• [DESCRIPTION OF THE TASK]:
Work through the records that follow and return each line containing the word "Tipps".

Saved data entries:
-------

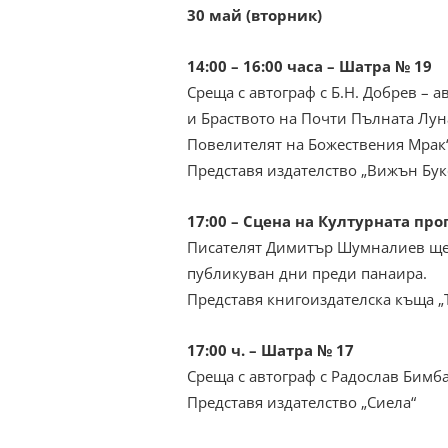
30 май (вторник)
14:00 – 16:00 часа – Шатра № 19
Среща с автограф с Б.Н. Добрев – 
и Браството на Почти Пълната Луна
Повелителят на Божествения Мрак“
Представя издателство „Вижън Бук
17:00 – Сцена на Културната пр
Писателят Димитър Шумналиев ще 
публикуван дни преди панаира.
Представя книгоиздателска къща „
17:00 ч. – Шатра № 17
Среща с автограф с Радослав Бимба
Представя издателство „Сиела“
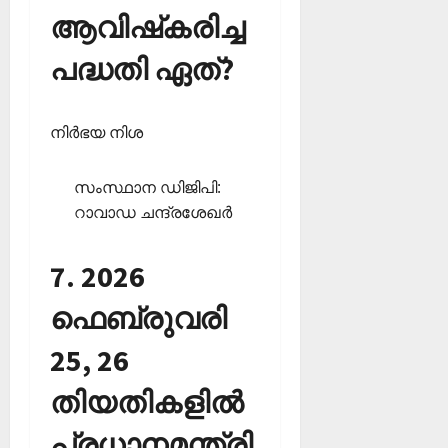
ആവിഷ്‌കരിച്ച
പദ്ധതി ഏത്?
നിര്‍ഭയ നിശ
സംസ്ഥാന ഡിജിപി:
റാവാഡ ചന്ദ്രശേഖര്‍
7. 2026
ഫെബ്രുവരി
25, 26
തിയതികളില്‍
പ്രധാനമന്ത്രി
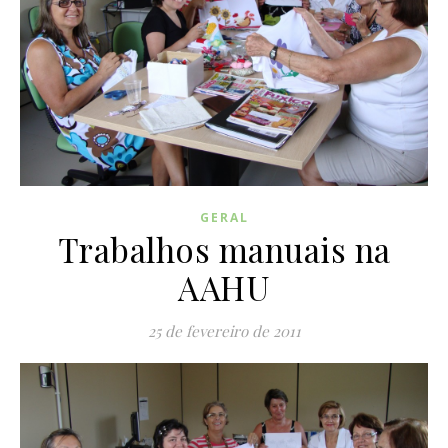
GERAL
Trabalhos manuais na
AAHU
25 de fevereiro de 2011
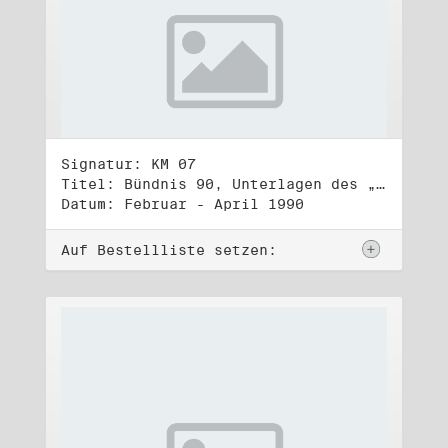
Signatur: KM 07
Titel: Bündnis 90, Unterlagen des „Bündnis 90/Bürger für Bürger“ (Wahlbündnis zur Volkskammerwahl am 18.3.1990)
Datum: Februar - April 1990
Auf Bestellliste setzen:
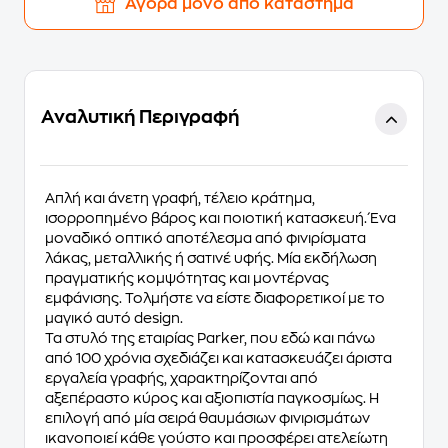
Αγορά μόνο από κατάστημα
Αναλυτική Περιγραφή
Απλή και άνετη γραφή, τέλειο κράτημα,
ισορροπημένο βάρος και ποιοτική κατασκευή. Ένα
μοναδικό οπτικό αποτέλεσμα από φινιρίσματα
λάκας, μεταλλικής ή σατινέ υφής. Μία εκδήλωση
πραγματικής κομψότητας και μοντέρνας
εμφάνισης. Τολμήστε να είστε διαφορετικοί με το
μαγικό αυτό design.
Τα στυλό της εταιρίας
Parker
, που εδώ και πάνω
από 100 χρόνια σχεδιάζει και κατασκευάζει άριστα
εργαλεία γραφής, χαρακτηρίζονται από
αξεπέραστο κύρος και αξιοπιστία παγκοσμίως. Η
επιλογή από μία σειρά θαυμάσιων φινιρισμάτων
ικανοποιεί κάθε γούστο και προσφέρει ατελείωτη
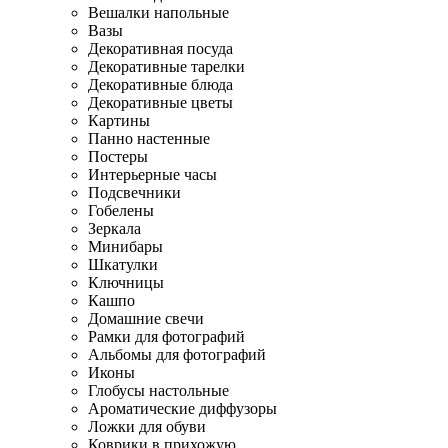
Вешалки напольные
Вазы
Декоративная посуда
Декоративные тарелки
Декоративные блюда
Декоративные цветы
Картины
Панно настенные
Постеры
Интерьерные часы
Подсвечники
Гобелены
Зеркала
Минибары
Шкатулки
Ключницы
Кашпо
Домашние свечи
Рамки для фотографий
Альбомы для фотографий
Иконы
Глобусы настольные
Ароматические диффузоры
Ложки для обуви
Коврики в прихожую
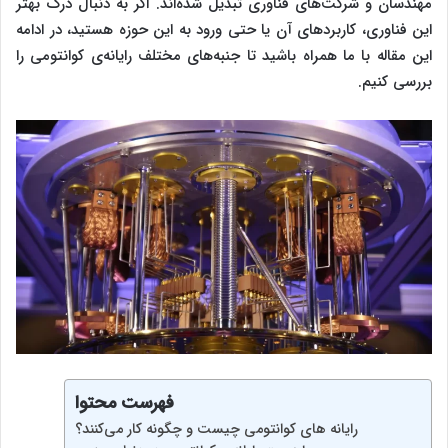
مهندسان و شرکت‌های فناوری تبدیل شده‌اند. اگر به دنبال درک بهتر
این فناوری، کاربردهای آن یا حتی ورود به این حوزه هستید، در ادامه
این مقاله با ما همراه باشید تا جنبه‌های مختلف رایانه‌ی کوانتومی را
بررسی کنیم.
فهرست محتوا
رایانه ‌های کوانتومی چیست و چگونه کار می‌کنند؟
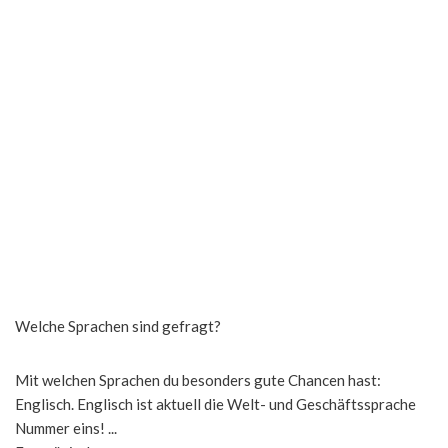
Welche Sprachen sind gefragt?
Mit welchen Sprachen du besonders gute Chancen hast:
Englisch. Englisch ist aktuell die Welt- und Geschäftssprache
Nummer eins! ...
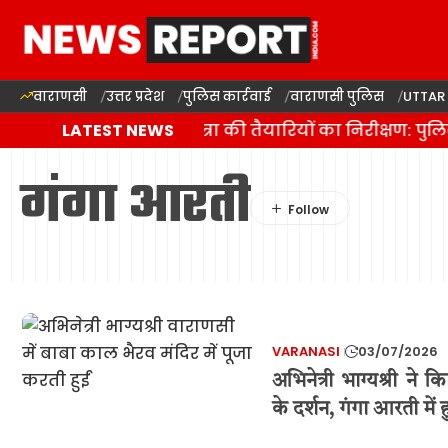
वाराणसी
उत्तर प्रदेश
पुलिस कार्रवाई
वाराणसी पुलिस
UTTAR
वाराणसी में कांवड़ यात्रा की तैयारियों का निरीक्षण: पु
LATEST NEWS
गंगा आरती
VARANASI
03/07/2026
अभिनेत्री भाग्यश्री ने
के दर्शन, गंगा आरती में 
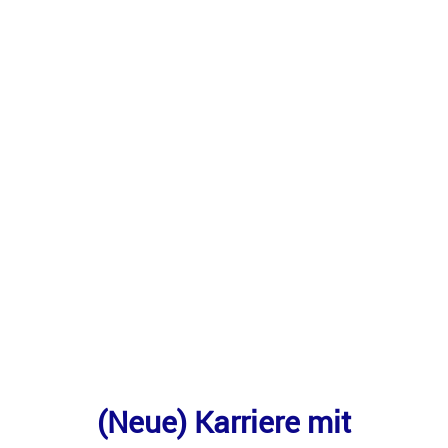
(Neue) Karriere mit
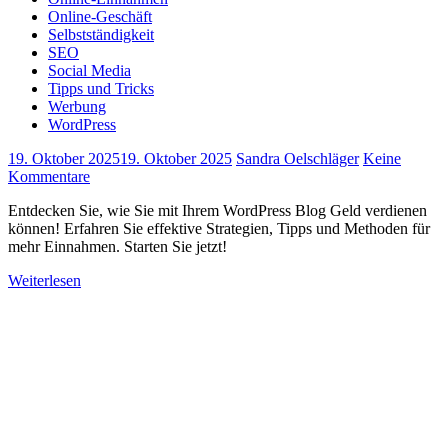
Online-Geschäft
Selbstständigkeit
SEO
Social Media
Tipps und Tricks
Werbung
WordPress
19. Oktober 2025
19. Oktober 2025
Sandra Oelschläger
Keine
Kommentare
Entdecken Sie, wie Sie mit Ihrem WordPress Blog Geld verdienen
können! Erfahren Sie effektive Strategien, Tipps und Methoden für
mehr Einnahmen. Starten Sie jetzt!
Weiterlesen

-------

• [WRITTEN RESPONSE]:
Tipps und Tricks
können! Erfahren Sie effektive Strategien, Tipps und Methoden für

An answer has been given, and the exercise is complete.